* Task to complete *
Transcribe exactly each line of the entries, from the opening line to the line with "დომენი? უპირატესობები საერთაშორისო და", with both of those lines included.

Items listed in a dataset
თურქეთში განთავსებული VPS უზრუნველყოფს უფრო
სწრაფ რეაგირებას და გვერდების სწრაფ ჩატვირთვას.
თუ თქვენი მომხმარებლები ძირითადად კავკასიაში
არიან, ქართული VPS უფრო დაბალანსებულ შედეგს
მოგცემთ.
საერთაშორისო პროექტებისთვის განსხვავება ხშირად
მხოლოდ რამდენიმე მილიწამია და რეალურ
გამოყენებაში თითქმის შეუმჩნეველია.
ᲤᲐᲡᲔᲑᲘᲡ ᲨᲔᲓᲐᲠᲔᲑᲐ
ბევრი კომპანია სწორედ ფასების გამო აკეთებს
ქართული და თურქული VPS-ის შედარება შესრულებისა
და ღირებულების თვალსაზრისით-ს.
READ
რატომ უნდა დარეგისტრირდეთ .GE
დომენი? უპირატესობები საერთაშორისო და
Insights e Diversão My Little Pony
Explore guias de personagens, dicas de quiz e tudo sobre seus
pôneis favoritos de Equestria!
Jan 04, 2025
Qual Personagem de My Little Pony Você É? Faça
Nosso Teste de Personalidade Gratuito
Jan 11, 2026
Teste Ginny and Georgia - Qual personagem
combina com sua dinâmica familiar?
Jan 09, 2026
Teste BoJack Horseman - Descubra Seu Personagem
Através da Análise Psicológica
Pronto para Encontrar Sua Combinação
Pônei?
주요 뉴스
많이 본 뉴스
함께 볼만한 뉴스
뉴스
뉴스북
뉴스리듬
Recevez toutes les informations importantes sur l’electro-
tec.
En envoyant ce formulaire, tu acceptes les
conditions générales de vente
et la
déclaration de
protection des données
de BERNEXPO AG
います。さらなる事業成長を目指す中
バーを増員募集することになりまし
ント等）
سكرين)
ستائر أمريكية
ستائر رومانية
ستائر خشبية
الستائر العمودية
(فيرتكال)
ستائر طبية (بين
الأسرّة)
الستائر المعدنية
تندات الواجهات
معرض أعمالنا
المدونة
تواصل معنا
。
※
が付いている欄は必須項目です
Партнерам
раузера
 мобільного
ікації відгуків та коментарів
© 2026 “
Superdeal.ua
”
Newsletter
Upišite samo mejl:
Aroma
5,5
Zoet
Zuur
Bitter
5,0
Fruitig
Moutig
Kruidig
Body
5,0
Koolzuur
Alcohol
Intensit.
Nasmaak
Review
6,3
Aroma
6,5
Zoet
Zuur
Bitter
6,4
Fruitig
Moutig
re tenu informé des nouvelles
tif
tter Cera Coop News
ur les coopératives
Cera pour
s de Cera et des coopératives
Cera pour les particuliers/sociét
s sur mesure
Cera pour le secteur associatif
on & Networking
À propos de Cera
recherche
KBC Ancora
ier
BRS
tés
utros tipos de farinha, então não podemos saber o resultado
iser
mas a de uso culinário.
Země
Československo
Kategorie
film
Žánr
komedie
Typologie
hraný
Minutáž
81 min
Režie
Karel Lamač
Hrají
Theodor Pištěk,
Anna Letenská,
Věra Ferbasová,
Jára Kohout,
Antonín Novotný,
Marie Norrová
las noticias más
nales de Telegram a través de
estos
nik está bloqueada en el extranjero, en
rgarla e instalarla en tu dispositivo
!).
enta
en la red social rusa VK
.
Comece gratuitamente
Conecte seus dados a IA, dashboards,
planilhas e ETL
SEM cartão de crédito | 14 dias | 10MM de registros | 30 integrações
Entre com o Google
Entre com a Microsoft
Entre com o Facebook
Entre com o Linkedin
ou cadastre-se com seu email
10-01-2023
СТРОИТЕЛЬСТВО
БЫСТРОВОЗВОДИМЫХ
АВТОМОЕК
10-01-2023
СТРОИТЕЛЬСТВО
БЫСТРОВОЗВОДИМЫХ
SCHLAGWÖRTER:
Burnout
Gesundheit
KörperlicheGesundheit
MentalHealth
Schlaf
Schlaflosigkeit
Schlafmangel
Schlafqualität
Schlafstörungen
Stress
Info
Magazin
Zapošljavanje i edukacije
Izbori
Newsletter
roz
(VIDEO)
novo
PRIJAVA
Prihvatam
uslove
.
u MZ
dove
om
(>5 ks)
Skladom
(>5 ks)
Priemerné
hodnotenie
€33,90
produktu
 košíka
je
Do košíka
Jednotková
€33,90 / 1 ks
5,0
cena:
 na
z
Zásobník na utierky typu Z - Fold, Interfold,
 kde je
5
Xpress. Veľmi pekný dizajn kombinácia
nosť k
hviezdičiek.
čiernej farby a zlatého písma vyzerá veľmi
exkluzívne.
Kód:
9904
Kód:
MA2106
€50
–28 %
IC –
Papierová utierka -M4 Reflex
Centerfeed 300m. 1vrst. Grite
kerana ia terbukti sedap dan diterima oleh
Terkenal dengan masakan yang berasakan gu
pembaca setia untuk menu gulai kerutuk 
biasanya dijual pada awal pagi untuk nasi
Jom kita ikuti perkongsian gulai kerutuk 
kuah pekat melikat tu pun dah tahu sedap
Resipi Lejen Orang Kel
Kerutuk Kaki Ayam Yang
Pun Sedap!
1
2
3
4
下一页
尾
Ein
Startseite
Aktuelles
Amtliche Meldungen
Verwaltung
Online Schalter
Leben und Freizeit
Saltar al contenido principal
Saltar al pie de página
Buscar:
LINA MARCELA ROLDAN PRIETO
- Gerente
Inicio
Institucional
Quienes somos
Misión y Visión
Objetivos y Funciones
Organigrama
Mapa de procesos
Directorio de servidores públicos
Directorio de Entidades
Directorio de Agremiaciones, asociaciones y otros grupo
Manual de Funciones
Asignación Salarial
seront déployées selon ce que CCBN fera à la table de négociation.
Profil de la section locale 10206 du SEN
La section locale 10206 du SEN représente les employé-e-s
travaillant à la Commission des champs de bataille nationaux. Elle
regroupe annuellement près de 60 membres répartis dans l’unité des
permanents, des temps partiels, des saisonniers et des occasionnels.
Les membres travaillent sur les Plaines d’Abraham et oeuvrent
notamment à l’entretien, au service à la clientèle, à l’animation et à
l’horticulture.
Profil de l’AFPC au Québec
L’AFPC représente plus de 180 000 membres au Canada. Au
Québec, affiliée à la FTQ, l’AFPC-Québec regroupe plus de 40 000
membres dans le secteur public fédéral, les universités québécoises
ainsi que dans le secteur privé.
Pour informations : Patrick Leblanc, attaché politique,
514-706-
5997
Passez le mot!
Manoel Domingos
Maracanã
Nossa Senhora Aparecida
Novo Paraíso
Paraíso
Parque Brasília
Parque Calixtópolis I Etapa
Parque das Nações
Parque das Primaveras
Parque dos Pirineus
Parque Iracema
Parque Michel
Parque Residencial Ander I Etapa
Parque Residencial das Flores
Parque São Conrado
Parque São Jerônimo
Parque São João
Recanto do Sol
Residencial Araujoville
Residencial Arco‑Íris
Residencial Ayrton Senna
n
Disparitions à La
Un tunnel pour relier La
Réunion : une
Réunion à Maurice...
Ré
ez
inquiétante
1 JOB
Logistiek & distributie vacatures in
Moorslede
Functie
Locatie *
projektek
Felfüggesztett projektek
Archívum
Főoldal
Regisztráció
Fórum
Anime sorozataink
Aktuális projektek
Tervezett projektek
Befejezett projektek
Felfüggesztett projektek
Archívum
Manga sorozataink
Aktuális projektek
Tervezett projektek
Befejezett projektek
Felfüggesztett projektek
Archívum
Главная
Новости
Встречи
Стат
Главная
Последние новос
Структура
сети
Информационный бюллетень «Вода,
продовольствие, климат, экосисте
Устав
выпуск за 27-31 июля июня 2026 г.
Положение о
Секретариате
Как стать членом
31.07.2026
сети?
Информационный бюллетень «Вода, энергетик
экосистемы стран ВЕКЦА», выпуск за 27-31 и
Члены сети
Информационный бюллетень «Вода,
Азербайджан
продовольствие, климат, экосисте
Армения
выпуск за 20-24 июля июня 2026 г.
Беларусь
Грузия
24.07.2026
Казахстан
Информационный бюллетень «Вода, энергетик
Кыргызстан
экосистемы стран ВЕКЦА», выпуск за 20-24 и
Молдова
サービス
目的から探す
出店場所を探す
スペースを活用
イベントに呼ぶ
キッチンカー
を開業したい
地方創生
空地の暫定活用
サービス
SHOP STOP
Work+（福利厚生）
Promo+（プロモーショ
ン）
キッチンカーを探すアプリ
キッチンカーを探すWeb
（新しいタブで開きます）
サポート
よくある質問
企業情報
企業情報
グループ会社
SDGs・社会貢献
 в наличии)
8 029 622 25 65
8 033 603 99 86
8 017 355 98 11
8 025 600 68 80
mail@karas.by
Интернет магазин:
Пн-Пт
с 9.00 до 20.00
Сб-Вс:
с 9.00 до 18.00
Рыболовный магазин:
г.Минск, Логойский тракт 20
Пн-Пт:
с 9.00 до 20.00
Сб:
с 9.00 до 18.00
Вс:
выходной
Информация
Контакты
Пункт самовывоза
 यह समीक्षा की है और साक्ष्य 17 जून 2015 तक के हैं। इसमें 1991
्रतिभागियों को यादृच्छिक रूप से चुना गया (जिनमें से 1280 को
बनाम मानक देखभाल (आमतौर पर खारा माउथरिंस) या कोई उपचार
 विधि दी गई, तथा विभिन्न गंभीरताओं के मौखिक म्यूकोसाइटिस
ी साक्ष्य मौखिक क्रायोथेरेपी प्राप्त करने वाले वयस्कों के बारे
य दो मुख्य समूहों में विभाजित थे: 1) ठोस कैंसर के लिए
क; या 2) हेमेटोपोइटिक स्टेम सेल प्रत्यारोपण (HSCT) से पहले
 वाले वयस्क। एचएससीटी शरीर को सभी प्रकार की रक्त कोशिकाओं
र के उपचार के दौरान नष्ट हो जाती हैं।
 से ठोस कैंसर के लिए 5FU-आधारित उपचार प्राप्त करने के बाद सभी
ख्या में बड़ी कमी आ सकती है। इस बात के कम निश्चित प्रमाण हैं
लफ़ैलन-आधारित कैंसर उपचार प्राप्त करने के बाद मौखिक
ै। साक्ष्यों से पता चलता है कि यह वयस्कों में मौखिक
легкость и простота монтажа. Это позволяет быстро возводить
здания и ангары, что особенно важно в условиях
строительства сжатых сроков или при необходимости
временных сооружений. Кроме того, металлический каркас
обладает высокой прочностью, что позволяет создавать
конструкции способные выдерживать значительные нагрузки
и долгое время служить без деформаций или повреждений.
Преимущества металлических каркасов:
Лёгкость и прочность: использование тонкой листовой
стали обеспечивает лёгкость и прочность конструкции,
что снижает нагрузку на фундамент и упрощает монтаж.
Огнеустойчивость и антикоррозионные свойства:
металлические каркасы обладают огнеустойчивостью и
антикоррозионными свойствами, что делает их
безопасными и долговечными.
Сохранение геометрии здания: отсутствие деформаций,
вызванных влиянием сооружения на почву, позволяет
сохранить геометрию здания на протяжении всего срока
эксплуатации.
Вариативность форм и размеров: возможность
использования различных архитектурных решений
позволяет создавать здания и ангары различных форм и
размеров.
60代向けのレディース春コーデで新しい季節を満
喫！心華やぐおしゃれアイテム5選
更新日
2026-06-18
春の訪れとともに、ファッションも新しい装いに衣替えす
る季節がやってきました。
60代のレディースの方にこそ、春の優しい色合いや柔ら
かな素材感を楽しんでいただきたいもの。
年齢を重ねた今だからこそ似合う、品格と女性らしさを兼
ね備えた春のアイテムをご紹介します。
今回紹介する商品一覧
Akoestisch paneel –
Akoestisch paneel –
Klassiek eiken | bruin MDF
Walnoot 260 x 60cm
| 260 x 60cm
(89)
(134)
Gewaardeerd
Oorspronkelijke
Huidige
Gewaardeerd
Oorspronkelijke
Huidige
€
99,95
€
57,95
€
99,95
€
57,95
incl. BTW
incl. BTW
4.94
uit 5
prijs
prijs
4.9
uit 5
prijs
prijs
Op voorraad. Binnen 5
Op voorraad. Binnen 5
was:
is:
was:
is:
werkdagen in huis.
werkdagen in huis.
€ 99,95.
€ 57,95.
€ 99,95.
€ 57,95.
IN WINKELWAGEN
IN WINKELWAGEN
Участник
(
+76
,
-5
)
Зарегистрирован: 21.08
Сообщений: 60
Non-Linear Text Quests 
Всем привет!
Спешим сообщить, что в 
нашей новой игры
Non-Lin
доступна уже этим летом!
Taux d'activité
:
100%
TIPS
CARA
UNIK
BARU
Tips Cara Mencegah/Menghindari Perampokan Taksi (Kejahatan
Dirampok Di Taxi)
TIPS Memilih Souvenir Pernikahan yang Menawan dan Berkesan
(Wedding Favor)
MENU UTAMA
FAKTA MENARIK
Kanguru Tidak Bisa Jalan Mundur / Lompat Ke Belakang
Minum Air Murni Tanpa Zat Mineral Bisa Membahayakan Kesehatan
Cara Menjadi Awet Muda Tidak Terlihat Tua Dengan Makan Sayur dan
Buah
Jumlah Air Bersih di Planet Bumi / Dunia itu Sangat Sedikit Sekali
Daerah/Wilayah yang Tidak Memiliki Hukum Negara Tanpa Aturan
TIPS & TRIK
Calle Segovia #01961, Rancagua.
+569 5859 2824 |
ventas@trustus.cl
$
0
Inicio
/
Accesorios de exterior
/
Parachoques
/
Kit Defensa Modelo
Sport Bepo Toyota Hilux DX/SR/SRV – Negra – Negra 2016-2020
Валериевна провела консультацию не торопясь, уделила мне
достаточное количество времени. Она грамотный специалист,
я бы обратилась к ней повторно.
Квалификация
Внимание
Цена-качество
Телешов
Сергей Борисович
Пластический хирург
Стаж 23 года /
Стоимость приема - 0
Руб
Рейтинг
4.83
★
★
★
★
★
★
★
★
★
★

* Solution *
თურქეთში განთავსებული VPS უზრუნველყოფს უფრო
სწრაფ რეაგირებას და გვერდების სწრაფ ჩატვირთვას.
თუ თქვენი მომხმარებლები ძირითადად კავკასიაში
არიან, ქართული VPS უფრო დაბალანსებულ შედეგს
მოგცემთ.
საერთაშორისო პროექტებისთვის განსხვავება ხშირად
მხოლოდ რამდენიმე მილიწამია და რეალურ
გამოყენებაში თითქმის შეუმჩნეველია.
ᲤᲐᲡᲔᲑᲘᲡ ᲨᲔᲓᲐᲠᲔᲑᲐ
ბევრი კომპანია სწორედ ფასების გამო აკეთებს
ქართული და თურქული VPS-ის შედარება შესრულებისა
და ღირებულების თვალსაზრისით-ს.
READ
რატომ უნდა დარეგისტრირდეთ .GE
დომენი? უპირატესობები საერთაშორისო და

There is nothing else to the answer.